= KSK Mahanadi Power Project =

Thermal power plant in Chhattisgarh, India

The KSK Mahanadi Power Project is a coal-powered thermal power plant located in Chhattisgarh, India. As of 2025, it is owned and operated by JSW Energy.

==Project description==
The power plant is located at Nariyara village in Akaltara tehsil of Janjgir-Champa district, in the Indian state of Chhattisgarh. The approved capacity of the plant is 3,600 MW (6×600 MW). The engineering, procurement, and construction contract was awarded to SEPCO of China.

The company has long-term coal-supply arrangements with the Gujarat Mineral Development Corporation and the Goa Industrial Development Corporation from the Morga-II and Gare Pelma-II coal blocks, respectively.

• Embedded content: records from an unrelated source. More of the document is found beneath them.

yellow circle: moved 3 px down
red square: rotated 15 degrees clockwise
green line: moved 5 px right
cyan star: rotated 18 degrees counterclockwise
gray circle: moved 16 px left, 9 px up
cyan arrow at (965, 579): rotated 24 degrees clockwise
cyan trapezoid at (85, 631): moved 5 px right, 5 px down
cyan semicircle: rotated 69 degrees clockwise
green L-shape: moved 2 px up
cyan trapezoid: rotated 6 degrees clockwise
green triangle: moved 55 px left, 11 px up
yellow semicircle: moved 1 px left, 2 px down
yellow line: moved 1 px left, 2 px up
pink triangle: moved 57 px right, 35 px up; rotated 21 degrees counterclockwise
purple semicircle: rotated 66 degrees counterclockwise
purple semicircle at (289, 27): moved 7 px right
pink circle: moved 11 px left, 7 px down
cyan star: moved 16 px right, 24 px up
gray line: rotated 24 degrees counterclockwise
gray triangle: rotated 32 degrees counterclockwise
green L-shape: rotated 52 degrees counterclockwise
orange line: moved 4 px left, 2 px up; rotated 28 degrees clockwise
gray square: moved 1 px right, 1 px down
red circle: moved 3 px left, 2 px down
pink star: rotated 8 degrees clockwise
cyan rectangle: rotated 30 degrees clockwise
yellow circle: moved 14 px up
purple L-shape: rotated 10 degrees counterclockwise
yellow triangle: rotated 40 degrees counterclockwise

It has also been allocated tapering linkage arrangements with Coal India. However, the Supreme Court judgment of 2014 on the coal scam case led to a cancellation of all allocations.

==Progress==
The project includes six units, at 600 MW each. Three of the six units have been commissioned so far.

| Unit no. | Generating capacity | Commission date | Status |
|---|---|---|---|
| 1 | 600 MW | May 2013 | Running |
| 2 | 600 MW | August 2014 | Running |
| 3 | 600 MW | January 2018 | Running |
| 4 | 600 MW | ... | ... |
| 5 | 600 MW | ... | ... |
| 6 | 600 MW | ... | ... |

==Present status==

The company is facing major issues, and financial institutions have begun the process of finding a suitable buyer for the project. Apart from seeking investors, lenders also plan to change the management of a subsidiary that is implementing the raw water intake system for the project, and that of an associate developing the railway siding outside the plant boundary.

The company reported revenues of only Rs. 200 million (US$3 million) in the 2017 fiscal year, which is negligible if 1,200 MW of production capacity was operational during that year. The single reason for non-operation is the non-availability of coal. In 2014, the Supreme Court of India cancelled wholesale all coal allocations made since 1993 by the government of India, which has held a monopoly on coal mining since nationalization in the 1950s.

In 2025, KSK Mahanadi Power Limited, which previously operated the project, was acquired by the public energy company JSW Energy.